Trump cannot bring himself to speak to the nation as one people suffering through the same crisis, let alone urge us to make collective sacrifices in one another’s mutual interests. In reminding us of this, Trump’s son just illustrated one of the main strikes against reelecting him.
Don Jr. frames the stakes
Indeed, with this whole rant, the president’s son actually framed the stakes of this election quite usefully. He is telling us exactly what reelecting his father stands for: the proposition that the current level of viral spread, sickness, misery and death constitute an acceptable trade-off for resuming total normalcy and reaping the benefits of doing so, as if that were even possible amid pandemic conditions in the first place.

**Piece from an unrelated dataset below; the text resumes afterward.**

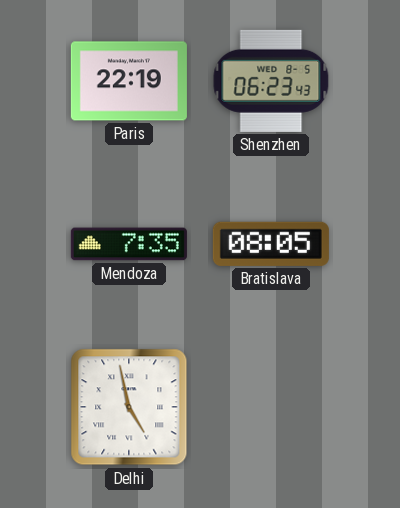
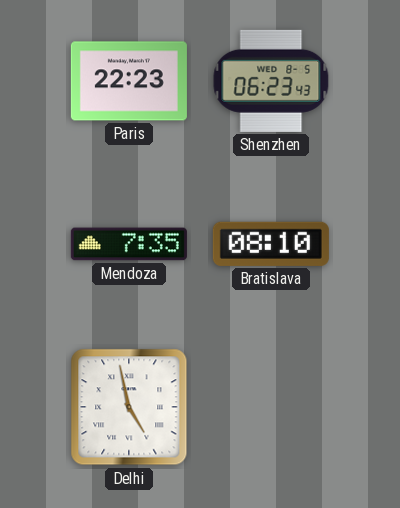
Paris: 22:19 -> 22:23
Bratislava: 08:05 -> 08:10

This is obviously not an argument that has broad public support. So the president’s son is forced to lie about the true nature of the current situation. “The rising case numbers are because they’re testing more,” he told Ingraham.
This is one of his father’s favorite lies. But testing alone does not account for the rise in cases. Claiming the deaths are down to “almost nothing” is part of a broader set of distortions.
Or maybe that’s best understood as the true Trumpist position, as Trump’s true reelection platform. Trump and his allies simply don’t think the current levels of cases and deaths are a big deal. If the spikes in cases are only due to testing, then nothing Trump is doing — or failing to do — can possibly explain them, or saddle him with responsibility for them, or (least of all) oblige a course correction.
Meanwhile, for Trump, the media’s real sin is spotlighting cases and deaths as if they do matter, when they shouldn’t:
This the choice we’re faced with in the election. As Ed Yong writes at the Atlantic, the current course guarantees that “more Americans will be sickened, disabled, and killed.” But it doesn’t have to be this way:
Many other nations have successfully controlled it, some more than once. Masks can stop people from transmitting the virus. Shutting down nonessential indoor venues and improving ventilation can limit the number of super-spreading events. Rapid tests and contact tracing can identify clusters of infection, which can be contained if people have the space and financial security to isolate themselves. Social interventions such as paid sick leave can give vulnerable people the option of protecting their lives without risking their livelihoods.
We can’t be sure how successfully a President Joe Biden would manage the crisis. But we can be sure that he’ll try to scale up a much more robust federal effort, one that has so far been sorely missing. Biden has a detailed plan to contain the virus. He will attempt to implement it.
Biden won’t lie relentlessly to the country about what we’re facing. He won’t tell Americans not to listen to experts. He won’t heap sandbox-level ridicule on the basic health precautions we must take.
We already know how Trump will handle the virus, and what it means for our country. We’re living through it right now. His course can only get worse, perhaps much worse. And the president’s son just told us as clearly as we could ask for that if you reelect his father, nothing will change.